[Page layout parsing data]
____

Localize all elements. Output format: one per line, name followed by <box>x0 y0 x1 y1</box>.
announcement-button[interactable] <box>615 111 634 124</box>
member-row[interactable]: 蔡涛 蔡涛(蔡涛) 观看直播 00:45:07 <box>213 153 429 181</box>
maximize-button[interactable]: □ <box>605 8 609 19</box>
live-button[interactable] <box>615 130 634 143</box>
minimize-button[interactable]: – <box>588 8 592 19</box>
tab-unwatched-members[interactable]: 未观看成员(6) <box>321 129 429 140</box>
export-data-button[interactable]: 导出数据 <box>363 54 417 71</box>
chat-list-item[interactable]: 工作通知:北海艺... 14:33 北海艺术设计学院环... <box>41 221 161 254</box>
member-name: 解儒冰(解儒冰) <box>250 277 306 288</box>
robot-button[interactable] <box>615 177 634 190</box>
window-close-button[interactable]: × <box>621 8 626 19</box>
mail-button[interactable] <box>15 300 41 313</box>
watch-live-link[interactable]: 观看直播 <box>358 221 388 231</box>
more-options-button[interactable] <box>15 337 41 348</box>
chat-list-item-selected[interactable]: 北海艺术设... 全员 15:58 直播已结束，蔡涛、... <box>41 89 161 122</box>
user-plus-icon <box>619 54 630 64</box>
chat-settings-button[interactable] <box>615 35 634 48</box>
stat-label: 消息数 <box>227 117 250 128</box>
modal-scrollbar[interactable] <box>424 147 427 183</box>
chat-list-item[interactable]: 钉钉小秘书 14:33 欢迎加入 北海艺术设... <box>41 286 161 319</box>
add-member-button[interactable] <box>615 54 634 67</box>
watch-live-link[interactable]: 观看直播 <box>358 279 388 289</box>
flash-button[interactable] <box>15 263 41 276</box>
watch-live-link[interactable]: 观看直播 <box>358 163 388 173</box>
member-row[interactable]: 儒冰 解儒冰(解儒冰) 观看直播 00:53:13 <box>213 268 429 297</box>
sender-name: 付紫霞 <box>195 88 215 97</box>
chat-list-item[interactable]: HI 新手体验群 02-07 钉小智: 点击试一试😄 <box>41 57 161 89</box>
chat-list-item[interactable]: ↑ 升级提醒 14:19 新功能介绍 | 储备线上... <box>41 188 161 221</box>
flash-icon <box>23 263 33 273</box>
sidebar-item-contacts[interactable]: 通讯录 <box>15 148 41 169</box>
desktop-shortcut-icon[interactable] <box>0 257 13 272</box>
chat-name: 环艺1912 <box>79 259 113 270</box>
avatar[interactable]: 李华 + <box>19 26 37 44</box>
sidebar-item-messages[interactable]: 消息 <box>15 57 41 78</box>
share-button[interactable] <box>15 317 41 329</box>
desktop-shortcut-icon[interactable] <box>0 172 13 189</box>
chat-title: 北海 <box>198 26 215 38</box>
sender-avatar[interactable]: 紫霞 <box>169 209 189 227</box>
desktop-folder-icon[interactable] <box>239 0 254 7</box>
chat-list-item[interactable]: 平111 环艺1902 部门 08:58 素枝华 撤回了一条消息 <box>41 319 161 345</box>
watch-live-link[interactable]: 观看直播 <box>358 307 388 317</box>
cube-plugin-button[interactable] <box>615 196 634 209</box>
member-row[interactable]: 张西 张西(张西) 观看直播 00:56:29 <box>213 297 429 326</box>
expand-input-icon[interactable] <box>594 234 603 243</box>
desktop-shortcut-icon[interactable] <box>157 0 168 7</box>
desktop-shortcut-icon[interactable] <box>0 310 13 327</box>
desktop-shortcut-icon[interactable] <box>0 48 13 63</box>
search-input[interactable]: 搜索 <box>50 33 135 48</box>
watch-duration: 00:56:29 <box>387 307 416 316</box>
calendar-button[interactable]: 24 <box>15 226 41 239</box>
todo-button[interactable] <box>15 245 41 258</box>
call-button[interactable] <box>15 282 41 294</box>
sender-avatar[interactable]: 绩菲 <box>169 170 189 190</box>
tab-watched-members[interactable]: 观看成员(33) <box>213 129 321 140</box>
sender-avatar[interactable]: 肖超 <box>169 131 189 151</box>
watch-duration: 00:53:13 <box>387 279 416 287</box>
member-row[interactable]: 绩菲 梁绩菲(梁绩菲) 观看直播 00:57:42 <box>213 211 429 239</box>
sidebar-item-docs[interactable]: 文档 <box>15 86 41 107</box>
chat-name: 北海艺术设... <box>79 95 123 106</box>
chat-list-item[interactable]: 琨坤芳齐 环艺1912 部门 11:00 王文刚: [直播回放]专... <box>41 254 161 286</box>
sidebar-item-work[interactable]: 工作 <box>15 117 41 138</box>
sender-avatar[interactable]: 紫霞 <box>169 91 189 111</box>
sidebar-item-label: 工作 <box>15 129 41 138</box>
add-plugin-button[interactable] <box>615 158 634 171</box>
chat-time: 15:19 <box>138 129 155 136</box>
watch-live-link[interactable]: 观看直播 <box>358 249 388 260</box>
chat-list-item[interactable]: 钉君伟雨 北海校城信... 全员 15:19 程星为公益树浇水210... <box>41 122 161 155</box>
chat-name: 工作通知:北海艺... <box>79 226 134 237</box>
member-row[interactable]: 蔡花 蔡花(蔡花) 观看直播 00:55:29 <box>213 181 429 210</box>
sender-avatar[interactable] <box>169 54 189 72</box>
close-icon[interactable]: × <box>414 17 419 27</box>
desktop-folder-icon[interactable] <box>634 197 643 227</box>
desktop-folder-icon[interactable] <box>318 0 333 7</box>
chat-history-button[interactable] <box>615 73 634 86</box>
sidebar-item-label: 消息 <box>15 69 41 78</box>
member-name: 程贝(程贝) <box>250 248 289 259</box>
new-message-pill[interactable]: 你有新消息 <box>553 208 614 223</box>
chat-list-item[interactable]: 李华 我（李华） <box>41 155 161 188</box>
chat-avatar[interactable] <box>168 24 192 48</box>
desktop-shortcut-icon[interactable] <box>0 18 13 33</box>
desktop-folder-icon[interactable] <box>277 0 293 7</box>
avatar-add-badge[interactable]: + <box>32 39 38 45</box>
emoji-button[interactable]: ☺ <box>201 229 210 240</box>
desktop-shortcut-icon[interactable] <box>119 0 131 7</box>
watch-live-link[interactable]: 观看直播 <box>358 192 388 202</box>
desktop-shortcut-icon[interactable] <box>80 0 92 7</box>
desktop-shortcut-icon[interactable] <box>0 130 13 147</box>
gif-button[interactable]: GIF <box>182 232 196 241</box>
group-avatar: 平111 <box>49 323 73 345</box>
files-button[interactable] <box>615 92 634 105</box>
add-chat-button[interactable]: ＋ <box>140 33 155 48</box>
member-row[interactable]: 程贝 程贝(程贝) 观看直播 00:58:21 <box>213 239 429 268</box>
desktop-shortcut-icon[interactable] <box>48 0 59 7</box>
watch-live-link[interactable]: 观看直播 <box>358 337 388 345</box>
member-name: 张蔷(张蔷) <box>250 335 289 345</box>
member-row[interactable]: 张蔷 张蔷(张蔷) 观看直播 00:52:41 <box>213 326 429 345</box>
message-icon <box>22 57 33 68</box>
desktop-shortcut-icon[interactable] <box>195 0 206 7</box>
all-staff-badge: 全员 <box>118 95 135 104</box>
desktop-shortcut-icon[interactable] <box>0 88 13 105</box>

____

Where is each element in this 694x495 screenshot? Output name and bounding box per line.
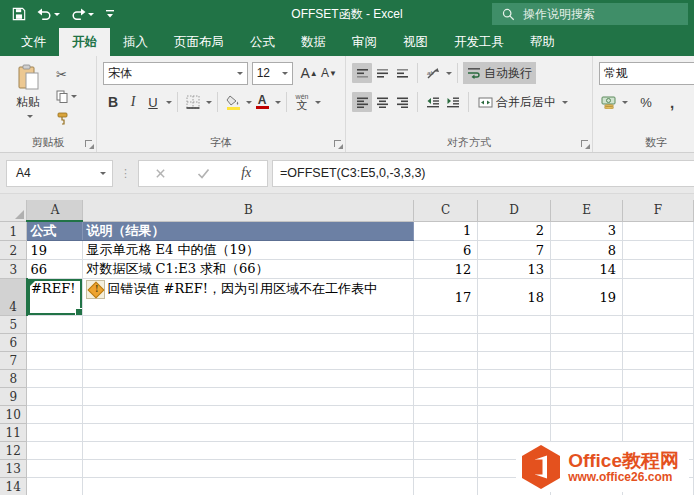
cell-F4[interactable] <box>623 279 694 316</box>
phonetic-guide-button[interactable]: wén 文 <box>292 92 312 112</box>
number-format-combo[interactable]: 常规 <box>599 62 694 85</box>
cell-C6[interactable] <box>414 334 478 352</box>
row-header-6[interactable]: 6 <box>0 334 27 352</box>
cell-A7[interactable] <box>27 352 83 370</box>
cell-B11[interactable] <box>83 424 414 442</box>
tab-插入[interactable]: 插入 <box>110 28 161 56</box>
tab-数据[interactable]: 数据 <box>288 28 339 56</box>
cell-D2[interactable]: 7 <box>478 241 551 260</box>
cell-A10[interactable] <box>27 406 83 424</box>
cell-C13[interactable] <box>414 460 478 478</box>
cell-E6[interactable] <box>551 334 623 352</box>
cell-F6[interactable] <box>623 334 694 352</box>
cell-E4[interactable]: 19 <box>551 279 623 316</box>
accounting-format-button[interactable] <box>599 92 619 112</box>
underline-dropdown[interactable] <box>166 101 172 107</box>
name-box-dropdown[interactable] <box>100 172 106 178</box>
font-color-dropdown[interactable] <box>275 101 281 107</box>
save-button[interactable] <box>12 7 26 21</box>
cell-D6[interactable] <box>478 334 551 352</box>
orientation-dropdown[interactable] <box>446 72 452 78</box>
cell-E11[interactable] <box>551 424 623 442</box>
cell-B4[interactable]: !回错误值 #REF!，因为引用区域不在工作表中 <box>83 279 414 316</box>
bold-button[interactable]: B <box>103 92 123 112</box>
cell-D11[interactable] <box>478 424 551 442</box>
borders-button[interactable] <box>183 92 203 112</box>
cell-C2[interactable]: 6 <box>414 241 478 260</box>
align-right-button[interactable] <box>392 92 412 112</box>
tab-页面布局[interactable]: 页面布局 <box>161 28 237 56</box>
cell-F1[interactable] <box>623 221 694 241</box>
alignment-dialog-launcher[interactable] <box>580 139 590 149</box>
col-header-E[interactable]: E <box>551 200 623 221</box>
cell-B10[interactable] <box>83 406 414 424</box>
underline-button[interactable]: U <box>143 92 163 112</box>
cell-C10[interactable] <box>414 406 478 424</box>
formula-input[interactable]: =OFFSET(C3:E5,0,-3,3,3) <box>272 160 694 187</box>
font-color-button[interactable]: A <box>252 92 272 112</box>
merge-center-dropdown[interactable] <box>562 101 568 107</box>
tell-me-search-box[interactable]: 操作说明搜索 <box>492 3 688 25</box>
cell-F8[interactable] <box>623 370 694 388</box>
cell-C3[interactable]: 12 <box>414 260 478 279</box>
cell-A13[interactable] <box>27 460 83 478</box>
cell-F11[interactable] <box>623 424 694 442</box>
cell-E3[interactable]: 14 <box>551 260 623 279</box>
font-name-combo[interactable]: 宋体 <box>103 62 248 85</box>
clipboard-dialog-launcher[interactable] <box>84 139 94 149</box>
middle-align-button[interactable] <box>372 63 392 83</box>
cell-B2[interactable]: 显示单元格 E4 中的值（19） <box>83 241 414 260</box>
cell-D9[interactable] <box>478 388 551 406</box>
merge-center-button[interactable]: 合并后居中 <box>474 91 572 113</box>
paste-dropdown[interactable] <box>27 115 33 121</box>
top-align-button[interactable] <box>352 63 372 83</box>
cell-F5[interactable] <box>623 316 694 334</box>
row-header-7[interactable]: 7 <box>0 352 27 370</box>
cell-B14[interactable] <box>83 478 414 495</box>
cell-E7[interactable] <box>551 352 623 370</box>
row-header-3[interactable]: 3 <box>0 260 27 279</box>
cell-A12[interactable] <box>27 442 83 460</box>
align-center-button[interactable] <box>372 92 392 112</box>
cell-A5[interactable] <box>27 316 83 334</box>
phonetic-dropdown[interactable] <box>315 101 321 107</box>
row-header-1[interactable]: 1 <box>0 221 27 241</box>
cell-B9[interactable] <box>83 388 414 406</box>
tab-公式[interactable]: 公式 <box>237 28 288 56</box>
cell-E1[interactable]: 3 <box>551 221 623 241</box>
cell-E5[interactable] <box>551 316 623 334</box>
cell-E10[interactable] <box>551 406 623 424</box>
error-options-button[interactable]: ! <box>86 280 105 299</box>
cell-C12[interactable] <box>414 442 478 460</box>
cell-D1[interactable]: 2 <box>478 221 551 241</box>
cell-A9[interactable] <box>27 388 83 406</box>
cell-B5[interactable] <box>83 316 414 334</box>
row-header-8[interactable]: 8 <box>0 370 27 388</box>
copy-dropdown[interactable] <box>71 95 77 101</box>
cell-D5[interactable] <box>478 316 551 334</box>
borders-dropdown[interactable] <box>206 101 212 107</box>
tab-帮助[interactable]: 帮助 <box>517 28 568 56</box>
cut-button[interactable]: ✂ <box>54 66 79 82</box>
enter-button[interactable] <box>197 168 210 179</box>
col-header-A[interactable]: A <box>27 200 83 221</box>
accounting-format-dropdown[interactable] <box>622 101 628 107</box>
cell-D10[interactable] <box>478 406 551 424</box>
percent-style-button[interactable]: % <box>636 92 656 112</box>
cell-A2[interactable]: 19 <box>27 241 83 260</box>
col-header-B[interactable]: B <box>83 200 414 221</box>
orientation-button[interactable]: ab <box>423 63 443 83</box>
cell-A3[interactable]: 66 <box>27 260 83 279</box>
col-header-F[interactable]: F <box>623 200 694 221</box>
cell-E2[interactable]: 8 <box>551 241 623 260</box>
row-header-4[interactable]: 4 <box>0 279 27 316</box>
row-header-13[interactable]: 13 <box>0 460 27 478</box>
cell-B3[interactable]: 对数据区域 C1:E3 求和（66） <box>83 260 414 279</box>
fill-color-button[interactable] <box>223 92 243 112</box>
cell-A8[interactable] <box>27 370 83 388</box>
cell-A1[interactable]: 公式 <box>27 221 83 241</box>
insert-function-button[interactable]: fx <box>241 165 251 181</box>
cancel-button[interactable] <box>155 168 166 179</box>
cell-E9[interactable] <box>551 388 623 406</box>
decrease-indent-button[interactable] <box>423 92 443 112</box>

____

## Activity
Reproduce every line of the records containing the string "badge".

## Answer section
avatar-add-badge[interactable]: + <box>32 39 38 45</box>
all-staff-badge: 全员 <box>118 95 135 104</box>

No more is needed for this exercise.